Health Department: EPA has signed off on Allegheny County wet weather plan

Jamie Martines
The Allegheny County Sanitary Authority’s wastewater treatment plant along the Ohio River.

The federal Environmental Protection Agency has signed off on a long-awaited plan for managing storm water issues, Allegheny County Health Department officials announced Wednesday during a Board of Health meeting.

The details of the Allegheny County Sanitary Authority’s Wet Weather Plan, which has been in the works since a 2008 consent decree from the EPA mandated that the sewage plant bring storm water infrastructure into compliance, will be released on Sept. 19, said Jim Kelly, deputy director of environmental health.

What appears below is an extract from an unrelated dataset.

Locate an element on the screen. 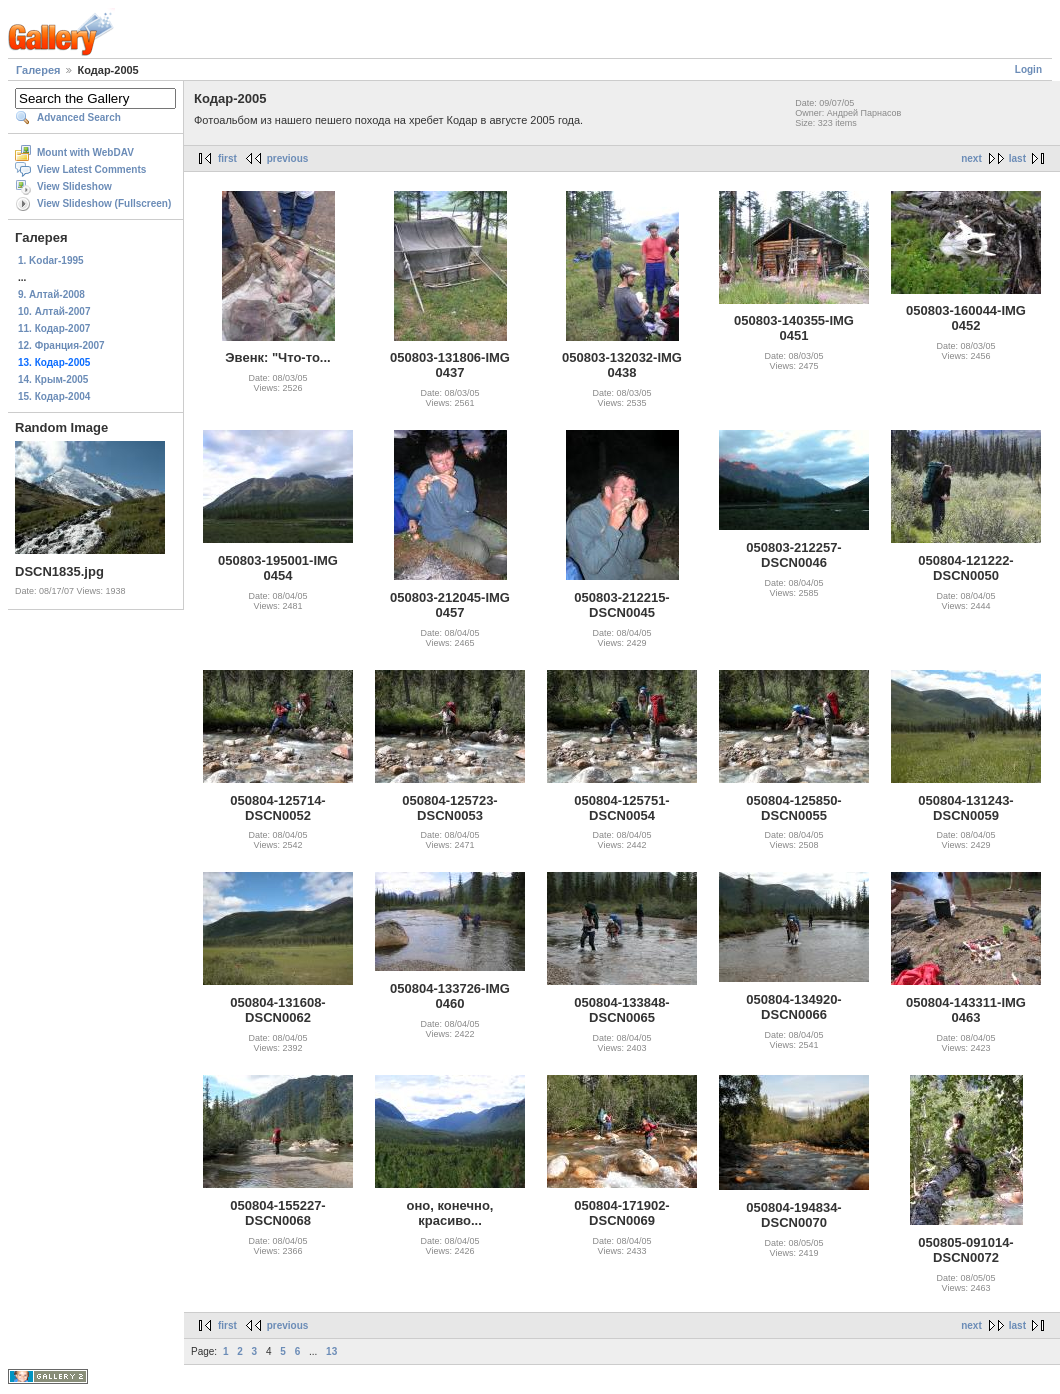 Image resolution: width=1060 pixels, height=1394 pixels. 9. Алтай-2008 is located at coordinates (51, 294).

A Sept. 19 press conference will be the first time details of the plan — which has previously been priced at over $2 billion — will be made available to the public. A 60-day public comment period and meetings with municipal officials will follow, Kelly said.

“The municipalities that are affected by this, they are the ones that are going to have to incorporate these changes,” he said.

Alcosan serves much of Allegheny County. Joseph Vallarian, a spokesperson for Alcosan, declined to comment on details of the plan or the press conference.

“I can’t say anything,” Vallarian said Thursday. “The federal government has asked us to keep everything confidential.”

The consent decree issued by the EPA in 2008 required Alcosan to update infrastructure in order to prevent sewage and stormwater overflow into waterways.

An early draft of the plan, priced at $3.6 billion, was rejected by the EPA for being too costly. By 2015, progress on the plan continued to slow even as Alcosan raised rates to pay for the plan, which at the time was projected to cut 9 billion gallons of wastewater overflow to between 4 and 5 billion gallons by 2026.

Alcosan is funded primarily by ratepayers.

Alcosan was also previously working to renegotiate the plan to include more green infrastructure and flexibility to alter the plan as wastewater technology improves.